> **What you should do**
Could you give back every record below exactly, leaving out the pictures?

==== Material for this task ====

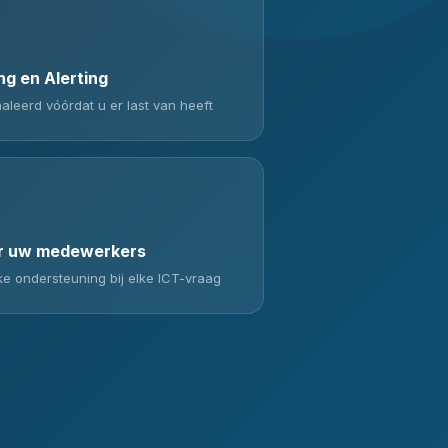
ng en Alerting
leerd vóórdat u er last van heeft
r uw medewerkers
jke ondersteuning bij elke ICT-vraag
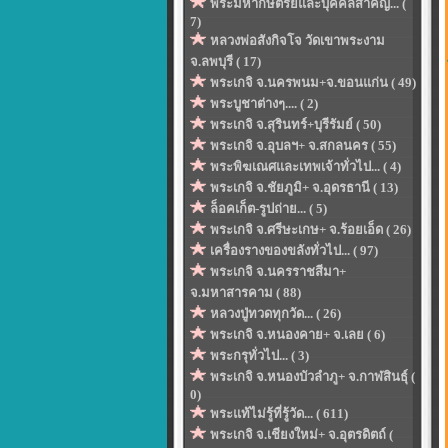
พระมหากษัตริย์และบุคคลสำคัญ... (
7)
หลวงพ่อสังกิจโจ วัดเขาพระงาม
จ.ลพบุรี ( 17)
พระเกจิ จ.นครพนม+จ.ขอนแก่น ( 49)
พระบูชาต่างๆ.... ( 2)
พระเกจิ จ.สุรินทร์+บุรีรัมย์ ( 50)
พระเกจิ จ.อุบลฯ+ จ.สกลนคร ( 55)
พระพิฆเณศและเทพเจ้าทั่วไป... ( 4)
พระเกจิ จ.ชัยภูมิ+ จ.อุดรธานี ( 13)
ล็อคเก็ต-รูปถ่าย... ( 5)
พระเกจิ จ.ศรีษะเกษ+ จ.ร้อยเอ็ด ( 26)
เครื่องรางของขลังทั่วไป... ( 97)
พระเกจิ จ.นครราชสีมา+
จ.มหาสารคาม ( 88)
หลวงปู่ทวดทุกวัด... ( 26)
พระเกจิ จ.หนองคาย+ จ.เลย ( 6)
พระกรุทั่วไป... ( 3)
พระเกจิ จ.หนองบัวลำภู+ จ.กาฬสินธุ์ (
0)
พระแท้ไม่รู้ที่รู้วัด... ( 611)
พระเกจิ จ.เชียงใหม่+ จ.อุตรดิตถ์ (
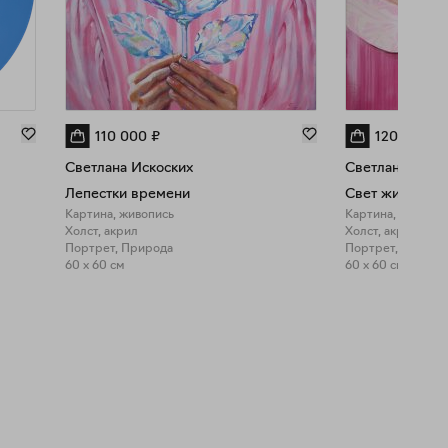
110 000
₽
120 000
₽
Светлана Искоских
Светлана Иско
Лепестки времени
Свет жизни
Картина, живопись
Картина, живопи
Холст, акрил
Холст, акрил
Портрет, Природа
Портрет, Фигурат
60 x 60 см
60 x 60 см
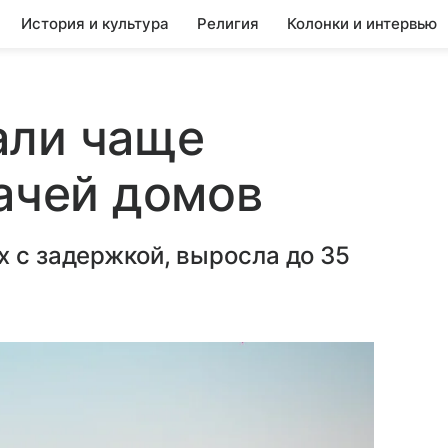
История и культура
Религия
Колонки и интервью
али чаще
дачей домов
х с задержкой, выросла до 35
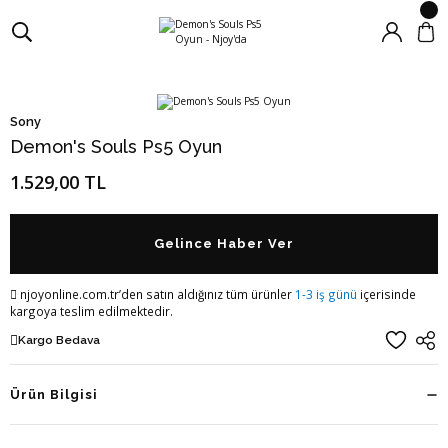
Sony
Demon's Souls Ps5 Oyun
1.529,00 TL
Gelince Haber Ver
njoyonline.com.tr’den satın aldığınız tüm ürünler
1-3 iş günü
içerisinde
kargoya teslim edilmektedir.
Kargo Bedava
Ürün Bilgisi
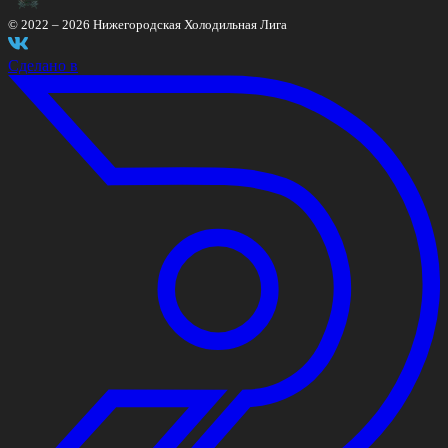
© 2022 –
2026
Нижегородская Холодильная Лига
Сделано в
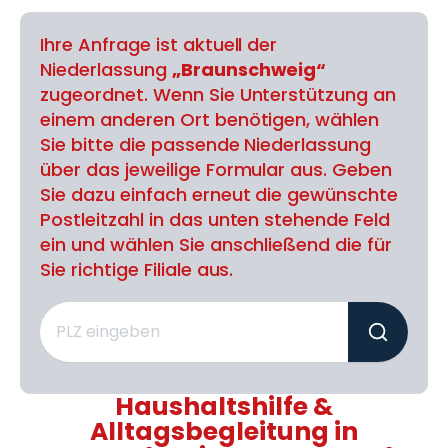
Ihre Anfrage ist aktuell der
Niederlassung
„Braunschweig“
zugeordnet. Wenn Sie Unterstützung an
einem anderen Ort benötigen, wählen
Sie bitte die passende Niederlassung
über das jeweilige Formular aus. Geben
Sie dazu einfach erneut die gewünschte
Postleitzahl in das unten stehende Feld
ein und wählen Sie anschließend die für
Sie richtige Filiale aus.
Haushaltshilfe &
Alltagsbegleitung in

====

> **Completed task**
ng en Alerting
leerd vóórdat u er last van heeft
r uw medewerkers
jke ondersteuning bij elke ICT-vraag
พระมหากษัตริย์และบุคคลสำคัญ... (
7)
หลวงพ่อสังกิจโจ วัดเขาพระงาม
จ.ลพบุรี ( 17)
พระเกจิ จ.นครพนม+จ.ขอนแก่น ( 49)
พระบูชาต่างๆ.... ( 2)
พระเกจิ จ.สุรินทร์+บุรีรัมย์ ( 50)
พระเกจิ จ.อุบลฯ+ จ.สกลนคร ( 55)
พระพิฆเณศและเทพเจ้าทั่วไป... ( 4)
พระเกจิ จ.ชัยภูมิ+ จ.อุดรธานี ( 13)
ล็อคเก็ต-รูปถ่าย... ( 5)
พระเกจิ จ.ศรีษะเกษ+ จ.ร้อยเอ็ด ( 26)
เครื่องรางของขลังทั่วไป... ( 97)
พระเกจิ จ.นครราชสีมา+
จ.มหาสารคาม ( 88)
หลวงปู่ทวดทุกวัด... ( 26)
พระเกจิ จ.หนองคาย+ จ.เลย ( 6)
พระกรุทั่วไป... ( 3)
พระเกจิ จ.หนองบัวลำภู+ จ.กาฬสินธุ์ (
0)
พระแท้ไม่รู้ที่รู้วัด... ( 611)
พระเกจิ จ.เชียงใหม่+ จ.อุตรดิตถ์ (
110 000
₽
120 000
₽
Светлана Искоских
Светлана Иско
Лепестки времени
Свет жизни
Картина, живопись
Картина, живопи
Холст, акрил
Холст, акрил
Портрет, Природа
Портрет, Фигурат
60 x 60 см
60 x 60 см
История и культура
Религия
Колонки и интервью
али чаще
дачей домов
х с задержкой, выросла до 35
Sony
Demon's Souls Ps5 Oyun
1.529,00 TL
Gelince Haber Ver
njoyonline.com.tr’den satın aldığınız tüm ürünler
1-3 iş günü
içerisinde
kargoya teslim edilmektedir.
Kargo Bedava
Ürün Bilgisi
© 2022 –
2026
Нижегородская Холодильная Лига
Сделано в
Ihre Anfrage ist aktuell der
Niederlassung
„Braunschweig“
zugeordnet. Wenn Sie Unterstützung an
einem anderen Ort benötigen, wählen
Sie bitte die passende Niederlassung
über das jeweilige Formular aus. Geben
Sie dazu einfach erneut die gewünschte
Postleitzahl in das unten stehende Feld
ein und wählen Sie anschließend die für
Sie richtige Filiale aus.
Haushaltshilfe &
Alltagsbegleitung in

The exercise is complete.